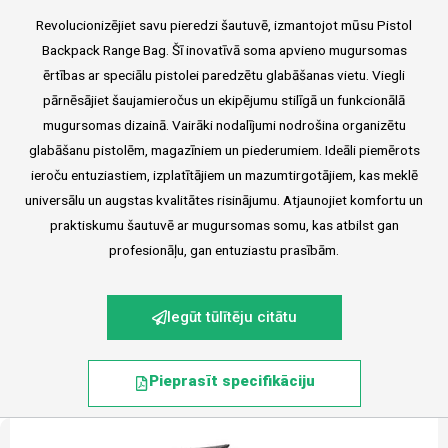
Revolucionizējiet savu pieredzi šautuvē, izmantojot mūsu Pistol
Backpack Range Bag. Šī inovatīvā soma apvieno mugursomas
ērtības ar speciālu pistolei paredzētu glabāšanas vietu. Viegli
pārnēsājiet šaujamieročus un ekipējumu stilīgā un funkcionālā
mugursomas dizainā. Vairāki nodalījumi nodrošina organizētu
glabāšanu pistolēm, magazīniem un piederumiem. Ideāli piemērots
ieroču entuziastiem, izplatītājiem un mazumtirgotājiem, kas meklē
universālu un augstas kvalitātes risinājumu. Atjaunojiet komfortu un
praktiskumu šautuvē ar mugursomas somu, kas atbilst gan
profesionāļu, gan entuziastu prasībām.
Iegūt tūlītēju citātu
Pieprasīt specifikāciju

·····

Only the lines from the one containing "ieroču entuziastiem, izplatītājiem" through the end of the records above belong in the answer, each exactly as written.

Task answer:
ieroču entuziastiem, izplatītājiem un mazumtirgotājiem, kas meklē
universālu un augstas kvalitātes risinājumu. Atjaunojiet komfortu un
praktiskumu šautuvē ar mugursomas somu, kas atbilst gan
profesionāļu, gan entuziastu prasībām.
Iegūt tūlītēju citātu
Pieprasīt specifikāciju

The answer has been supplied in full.